Von Dirk Tölke
Der deutsche Künstler André Butzer stellt in seiner ersten Einzelausstellung in Belgien kreischendbunte Figurationscollagen (1990er) minimalistischen Schwarz-weiß-Flächen gegenüber (2000er). Es ist der Auftakt eines IKOB-Jahres, das unter den Begriffen Pragmatismus und Selbstorganisation steht
Die Frage bleibt, mit der André Butzer in den 1980ern künstlerisch sozialisiert wurde. Was vermag die Malerei heute noch auszudrücken? Welche Art von Erkenntnis bleibt, wenn die abbildende Darstellung der Wirklichkeit keine Option und Eigenständigkeit mehr bietet, wenn Malerei tot sein soll, wenn man danach sucht, was man Eigenes zu sagen haben könnte, weil man doch einfach gerne malen würde.

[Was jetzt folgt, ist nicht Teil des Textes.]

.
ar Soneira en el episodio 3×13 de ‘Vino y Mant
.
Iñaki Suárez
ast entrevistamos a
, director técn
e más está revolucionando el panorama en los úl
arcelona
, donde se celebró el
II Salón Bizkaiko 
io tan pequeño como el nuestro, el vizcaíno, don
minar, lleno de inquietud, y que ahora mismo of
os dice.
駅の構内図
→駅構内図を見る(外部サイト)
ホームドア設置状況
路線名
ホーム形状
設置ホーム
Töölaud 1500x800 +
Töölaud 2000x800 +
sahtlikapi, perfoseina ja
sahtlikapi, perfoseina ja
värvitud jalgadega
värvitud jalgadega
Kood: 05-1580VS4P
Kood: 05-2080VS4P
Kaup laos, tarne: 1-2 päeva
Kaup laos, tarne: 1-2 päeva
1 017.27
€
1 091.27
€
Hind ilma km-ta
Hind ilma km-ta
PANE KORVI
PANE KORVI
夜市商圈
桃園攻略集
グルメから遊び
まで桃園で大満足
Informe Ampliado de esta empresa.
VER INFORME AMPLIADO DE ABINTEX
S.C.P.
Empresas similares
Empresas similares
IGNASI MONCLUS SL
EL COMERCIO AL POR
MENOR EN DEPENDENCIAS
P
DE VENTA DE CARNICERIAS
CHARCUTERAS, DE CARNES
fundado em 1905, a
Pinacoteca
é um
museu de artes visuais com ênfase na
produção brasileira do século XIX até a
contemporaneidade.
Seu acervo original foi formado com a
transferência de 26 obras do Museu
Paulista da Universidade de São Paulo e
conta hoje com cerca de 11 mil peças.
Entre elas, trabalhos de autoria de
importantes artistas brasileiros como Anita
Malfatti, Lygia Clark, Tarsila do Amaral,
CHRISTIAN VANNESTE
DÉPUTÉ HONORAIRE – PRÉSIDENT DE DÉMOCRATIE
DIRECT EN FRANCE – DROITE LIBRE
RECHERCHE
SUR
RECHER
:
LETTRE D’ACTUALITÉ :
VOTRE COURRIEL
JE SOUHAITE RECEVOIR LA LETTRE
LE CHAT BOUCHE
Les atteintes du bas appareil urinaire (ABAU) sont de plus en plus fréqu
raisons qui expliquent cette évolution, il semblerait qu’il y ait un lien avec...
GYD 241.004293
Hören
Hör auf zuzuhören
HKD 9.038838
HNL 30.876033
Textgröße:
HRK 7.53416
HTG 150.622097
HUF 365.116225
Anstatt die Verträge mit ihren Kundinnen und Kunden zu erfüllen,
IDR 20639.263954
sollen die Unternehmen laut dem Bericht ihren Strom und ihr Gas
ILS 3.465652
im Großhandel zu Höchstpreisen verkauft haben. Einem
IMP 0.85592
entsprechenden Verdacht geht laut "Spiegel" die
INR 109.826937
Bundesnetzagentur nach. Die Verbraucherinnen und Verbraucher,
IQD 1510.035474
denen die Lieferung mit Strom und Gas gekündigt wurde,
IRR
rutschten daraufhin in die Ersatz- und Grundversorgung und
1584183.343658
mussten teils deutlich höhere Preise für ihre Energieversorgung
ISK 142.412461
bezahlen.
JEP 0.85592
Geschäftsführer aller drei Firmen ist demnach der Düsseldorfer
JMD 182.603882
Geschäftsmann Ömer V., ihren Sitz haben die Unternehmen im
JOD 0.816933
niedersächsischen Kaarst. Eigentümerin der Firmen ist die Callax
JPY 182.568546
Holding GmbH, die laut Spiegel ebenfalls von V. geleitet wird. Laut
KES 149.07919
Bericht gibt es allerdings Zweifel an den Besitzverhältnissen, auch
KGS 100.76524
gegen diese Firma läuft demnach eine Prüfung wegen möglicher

Die unschuldige, ideale Welt war dahin, der Bilderpluralismus steigerte sich, Bilder schienen keine Welt für sich mehr. Was in dieser schwärenden Endzeitstimmung der Malerei blieb, war Innerliches, Trauertrotziges, die „Wirklichkeit“ als Konglomerat von Gegensätzen oder Unvereinbarem und die Wirklichkeit der Farbmaterie. Massenkonsum und Massenvernichtung werden Butzers Bezugspunkte, die Spannung durch Ausbeutung ermöglichten Konsumgenusses, der durch kontaminierte Geschichte vergällten Lebensfreude. Er will nicht moralisieren, belehren, als Maler Ratschläge geben. Er will das aushalten und bildhaft austarieren.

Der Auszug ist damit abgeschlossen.